Bridging the Gap Between Real and Fake
Jan 15, 2015 0:48:52 GMT -5
Post by Sebastian Grey on Jan 15, 2015 0:48:52 GMT -5
Last week was invigorating to say the least. I didn't think my euphoria could be replicated so quickly after Final Frontier, but man, was I wrong. The entire experience, from walking into the arena with a bag filled with ring attire, putting on said ring attire, to my pre match segment, all the way to the point I shoved the sweat soaked attire back into that bag, it was freaking sweet. Evangelista brought out the professional in me that I wasn't entirely sure was still there. I was afraid I'd lost it all during my time away and that I was going to have to work my body and my experience from the ground up all over again.
But my knee held up, and her talent and passion for this profession we leave it all in the ring for, BROUGHT it all out with gusto! My first match and victory in PDW ended with me winning, sure, but I also hurt a guy unintentionally because I was careless and nervous. This time around, I found myself long before I had to put her down for the three count, and she will be fighting another day, and maybe someday soon it will be another match with me, if I'm lucky.
But it wasn't just Evangelista that got me through it.
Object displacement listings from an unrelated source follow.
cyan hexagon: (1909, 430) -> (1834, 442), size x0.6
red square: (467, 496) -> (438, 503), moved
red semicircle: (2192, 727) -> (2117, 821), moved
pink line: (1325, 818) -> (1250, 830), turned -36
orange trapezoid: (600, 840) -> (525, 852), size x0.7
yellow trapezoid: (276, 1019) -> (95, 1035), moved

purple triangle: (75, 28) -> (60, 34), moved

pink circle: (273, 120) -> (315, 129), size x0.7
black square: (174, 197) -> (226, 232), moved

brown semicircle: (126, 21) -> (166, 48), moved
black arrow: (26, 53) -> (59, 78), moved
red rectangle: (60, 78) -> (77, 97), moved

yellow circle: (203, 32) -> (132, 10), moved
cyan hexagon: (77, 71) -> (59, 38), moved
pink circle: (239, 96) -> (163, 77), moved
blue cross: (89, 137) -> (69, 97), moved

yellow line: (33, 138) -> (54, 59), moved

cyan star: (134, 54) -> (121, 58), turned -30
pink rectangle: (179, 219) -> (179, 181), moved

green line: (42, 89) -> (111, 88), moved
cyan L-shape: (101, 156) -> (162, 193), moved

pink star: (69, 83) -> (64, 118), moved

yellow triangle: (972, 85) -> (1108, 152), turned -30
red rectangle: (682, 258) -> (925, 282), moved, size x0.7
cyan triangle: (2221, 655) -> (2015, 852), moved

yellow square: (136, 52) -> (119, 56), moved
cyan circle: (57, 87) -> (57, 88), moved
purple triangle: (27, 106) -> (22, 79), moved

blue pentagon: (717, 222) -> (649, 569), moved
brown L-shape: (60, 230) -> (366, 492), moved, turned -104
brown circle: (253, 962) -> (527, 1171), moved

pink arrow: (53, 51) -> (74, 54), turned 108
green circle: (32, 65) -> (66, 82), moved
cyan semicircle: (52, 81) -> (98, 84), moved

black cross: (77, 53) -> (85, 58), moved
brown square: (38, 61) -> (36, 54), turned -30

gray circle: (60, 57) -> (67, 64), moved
My girlfriend, Yun, was ringside, as well as some of my brothers from PDW and some younger guys from the farm leagues I never got a chance to compete with on the bigger stage. People were there to support me that weren't just the average fan, and that meant the freaking world to me.
And it will stay with me each week, but now that that my greeting match is over, I'll have to get even more serious. Now people have current tape to work with when going against me. The matches only get tougher from here, and I need to prepare for it. By no means am I saying I'm at peak physical shape, because I'm not, but I am at a pretty high base line right now and I'm happy for it. It gives me something to go by while I'm training. Something to build upon.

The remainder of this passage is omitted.